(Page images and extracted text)
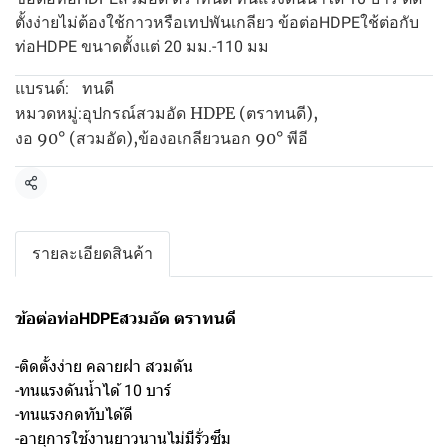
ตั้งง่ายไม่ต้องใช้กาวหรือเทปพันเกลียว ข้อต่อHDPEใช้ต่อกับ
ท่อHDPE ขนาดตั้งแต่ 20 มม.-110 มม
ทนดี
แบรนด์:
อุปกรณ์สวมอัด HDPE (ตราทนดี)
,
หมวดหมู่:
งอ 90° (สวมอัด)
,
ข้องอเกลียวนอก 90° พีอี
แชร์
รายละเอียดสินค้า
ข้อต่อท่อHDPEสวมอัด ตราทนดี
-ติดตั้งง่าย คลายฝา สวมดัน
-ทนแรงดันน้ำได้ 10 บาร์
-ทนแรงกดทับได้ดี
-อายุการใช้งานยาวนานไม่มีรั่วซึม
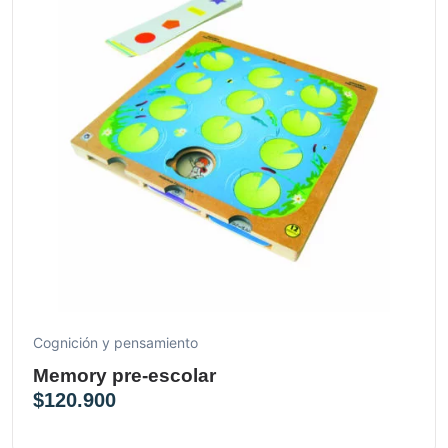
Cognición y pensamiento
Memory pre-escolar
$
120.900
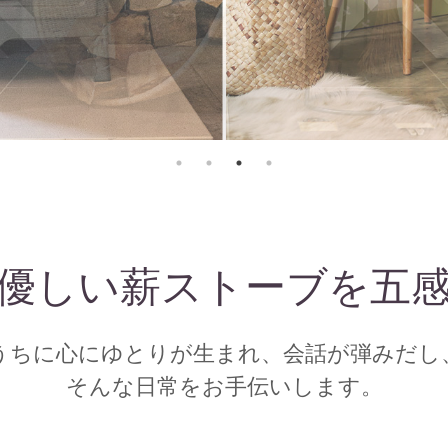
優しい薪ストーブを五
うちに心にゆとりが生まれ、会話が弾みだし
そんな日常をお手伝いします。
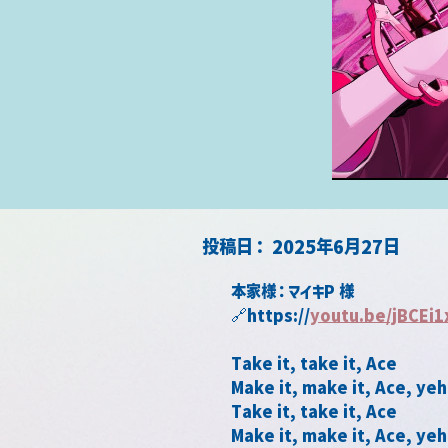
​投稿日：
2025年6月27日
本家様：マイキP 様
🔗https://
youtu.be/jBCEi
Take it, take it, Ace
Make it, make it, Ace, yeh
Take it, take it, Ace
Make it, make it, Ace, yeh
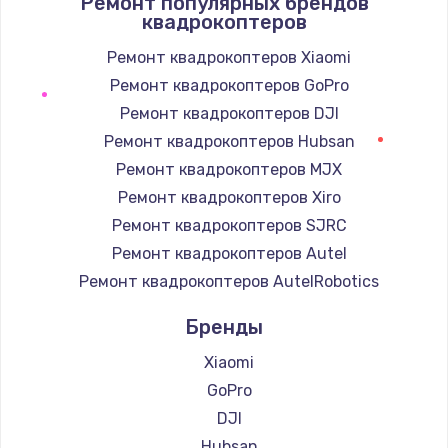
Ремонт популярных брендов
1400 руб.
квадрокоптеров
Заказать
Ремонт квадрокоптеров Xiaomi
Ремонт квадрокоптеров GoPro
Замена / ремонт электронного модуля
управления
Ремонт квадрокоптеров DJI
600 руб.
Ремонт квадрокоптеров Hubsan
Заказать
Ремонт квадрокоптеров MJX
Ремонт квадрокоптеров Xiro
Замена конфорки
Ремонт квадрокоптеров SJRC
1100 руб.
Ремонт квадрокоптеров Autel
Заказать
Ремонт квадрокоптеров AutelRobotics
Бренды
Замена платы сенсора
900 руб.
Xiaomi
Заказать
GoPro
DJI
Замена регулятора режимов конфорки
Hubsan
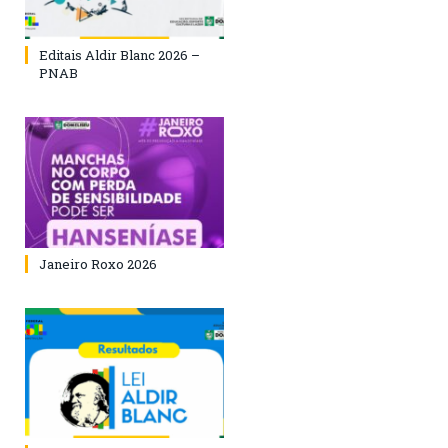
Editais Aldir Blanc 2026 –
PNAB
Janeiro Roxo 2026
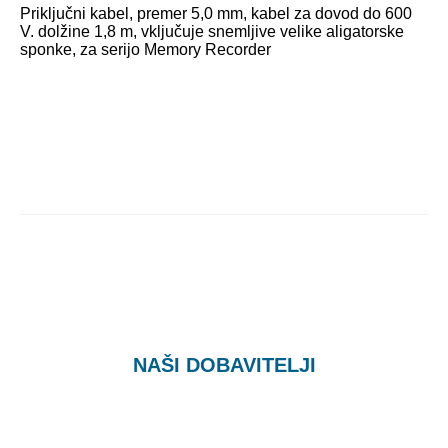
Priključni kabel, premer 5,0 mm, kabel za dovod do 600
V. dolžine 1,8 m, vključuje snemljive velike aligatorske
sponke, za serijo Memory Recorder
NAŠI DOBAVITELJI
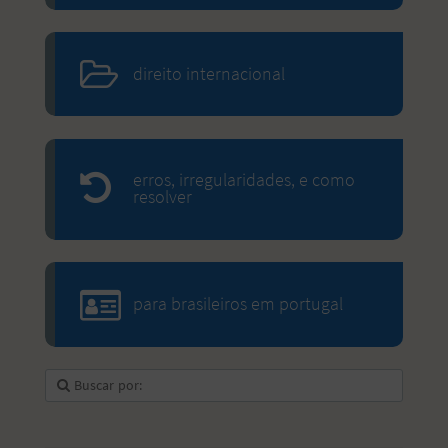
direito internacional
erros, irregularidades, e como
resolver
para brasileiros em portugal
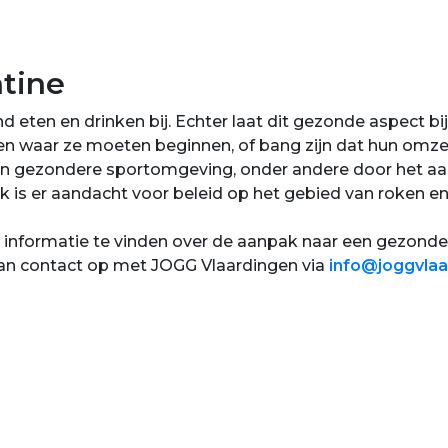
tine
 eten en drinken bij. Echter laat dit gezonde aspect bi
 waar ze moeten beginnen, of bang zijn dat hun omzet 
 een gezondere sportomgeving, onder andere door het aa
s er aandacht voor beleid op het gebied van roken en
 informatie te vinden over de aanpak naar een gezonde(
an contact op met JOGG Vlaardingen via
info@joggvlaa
--
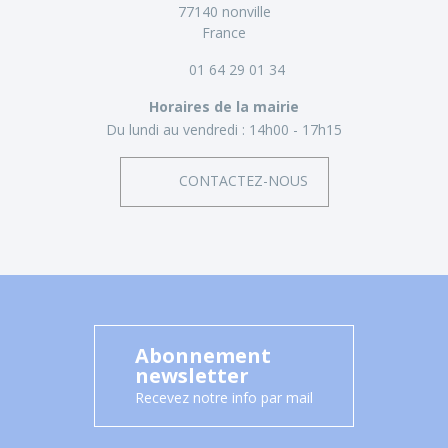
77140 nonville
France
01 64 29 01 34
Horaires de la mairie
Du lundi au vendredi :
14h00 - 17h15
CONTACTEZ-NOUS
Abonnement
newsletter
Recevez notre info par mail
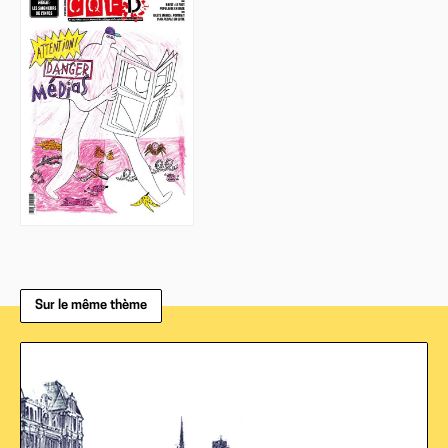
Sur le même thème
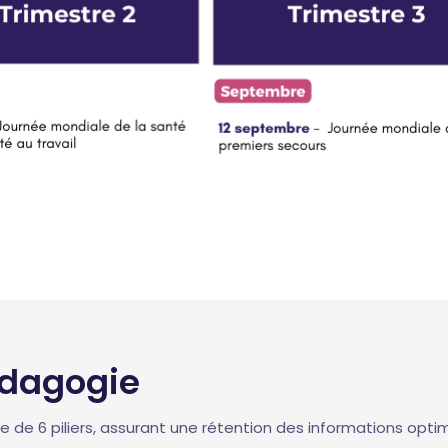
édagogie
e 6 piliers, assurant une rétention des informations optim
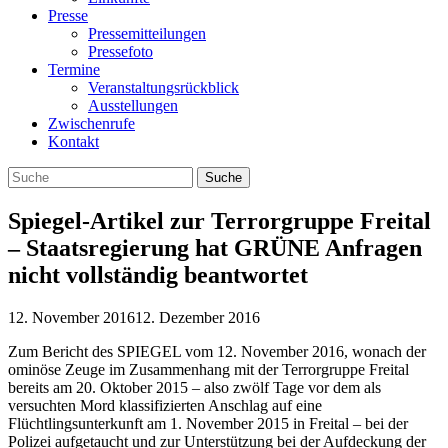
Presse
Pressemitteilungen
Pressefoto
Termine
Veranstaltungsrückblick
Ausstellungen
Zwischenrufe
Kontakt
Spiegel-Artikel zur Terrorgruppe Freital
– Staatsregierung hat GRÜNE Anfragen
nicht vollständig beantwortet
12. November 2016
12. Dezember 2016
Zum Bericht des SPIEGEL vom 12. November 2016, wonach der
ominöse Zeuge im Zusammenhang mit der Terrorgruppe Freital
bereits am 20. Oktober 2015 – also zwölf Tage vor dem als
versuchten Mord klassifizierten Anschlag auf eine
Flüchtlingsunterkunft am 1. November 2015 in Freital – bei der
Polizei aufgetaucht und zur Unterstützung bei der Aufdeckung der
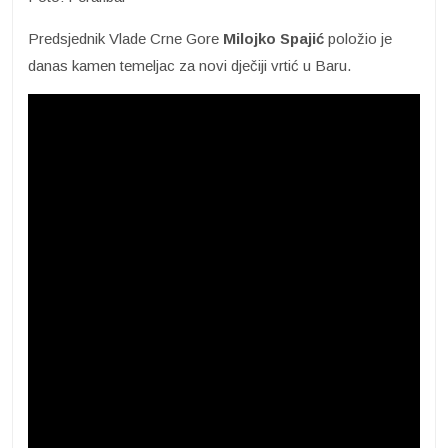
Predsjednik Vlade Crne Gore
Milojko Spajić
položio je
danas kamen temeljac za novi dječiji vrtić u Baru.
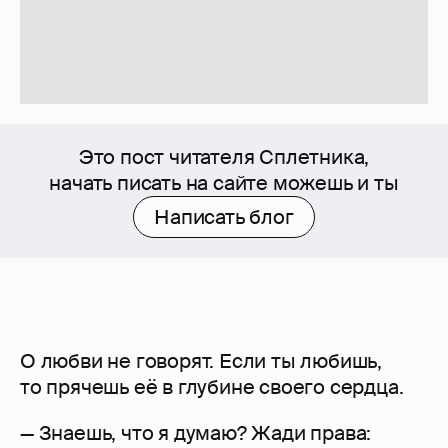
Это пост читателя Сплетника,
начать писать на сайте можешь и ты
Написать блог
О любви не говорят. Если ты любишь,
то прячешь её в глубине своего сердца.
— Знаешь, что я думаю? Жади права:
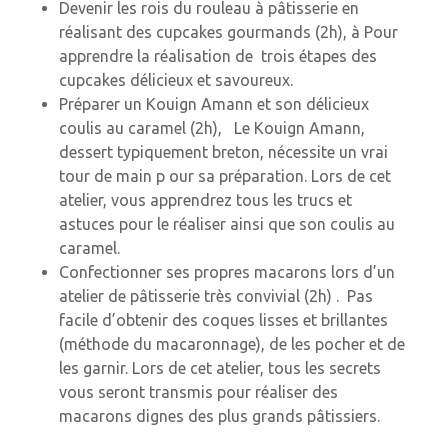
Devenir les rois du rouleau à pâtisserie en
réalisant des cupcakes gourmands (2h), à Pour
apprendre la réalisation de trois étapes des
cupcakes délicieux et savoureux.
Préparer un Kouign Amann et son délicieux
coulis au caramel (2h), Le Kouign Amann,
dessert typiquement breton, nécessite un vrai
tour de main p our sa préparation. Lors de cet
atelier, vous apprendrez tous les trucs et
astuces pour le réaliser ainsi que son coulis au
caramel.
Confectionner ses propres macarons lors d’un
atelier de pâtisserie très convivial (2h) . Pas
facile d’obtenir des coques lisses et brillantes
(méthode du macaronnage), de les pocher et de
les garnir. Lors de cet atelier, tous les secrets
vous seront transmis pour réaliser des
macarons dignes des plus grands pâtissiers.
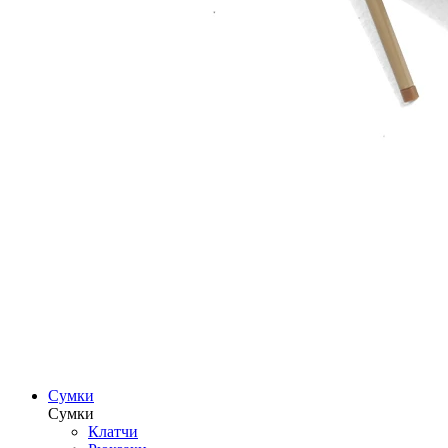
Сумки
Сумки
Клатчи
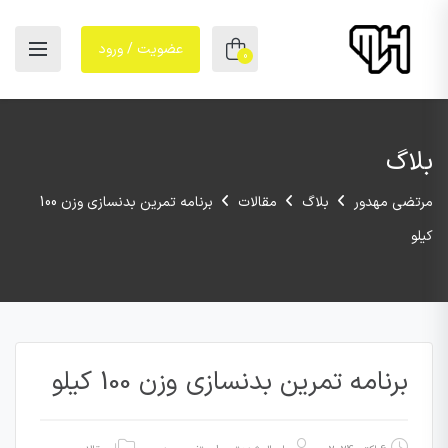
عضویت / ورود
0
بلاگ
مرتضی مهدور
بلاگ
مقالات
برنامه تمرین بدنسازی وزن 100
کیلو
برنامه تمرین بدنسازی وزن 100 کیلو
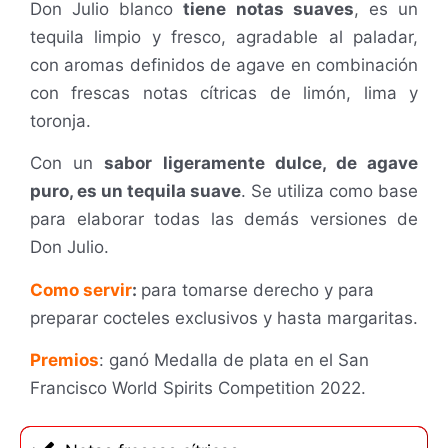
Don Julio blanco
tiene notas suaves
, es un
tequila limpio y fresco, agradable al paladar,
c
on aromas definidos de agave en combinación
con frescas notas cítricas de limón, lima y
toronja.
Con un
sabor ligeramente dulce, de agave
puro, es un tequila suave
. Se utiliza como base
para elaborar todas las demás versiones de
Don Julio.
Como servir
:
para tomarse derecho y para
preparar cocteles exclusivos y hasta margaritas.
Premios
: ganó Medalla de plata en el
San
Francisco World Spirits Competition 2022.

### WHAT YOU HAVE TO DO
Using the data above, return the lines from the one holding "Замена платы сенсора" through the one holding "info@joggvlaa" exactly, but not the pictures.

### OUTPUT
Замена платы сенсора
900 руб.
Xiaomi
Заказать
GoPro
DJI
Замена регулятора режимов конфорки
Hubsan
Editais Aldir Blanc 2026 –
PNAB
Janeiro Roxo 2026
Priključni kabel, premer 5,0 mm, kabel za dovod do 600
V. dolžine 1,8 m, vključuje snemljive velike aligatorske
sponke, za serijo Memory Recorder
NAŠI DOBAVITELJI
direito internacional
erros, irregularidades, e como
resolver
para brasileiros em portugal
tine
 eten en drinken bij. Echter laat dit gezonde aspect bi
 waar ze moeten beginnen, of bang zijn dat hun omzet 
 een gezondere sportomgeving, onder andere door het aa
s er aandacht voor beleid op het gebied van roken en
 informatie te vinden over de aanpak naar een gezonde(
an contact op met JOGG Vlaardingen via
info@joggvlaa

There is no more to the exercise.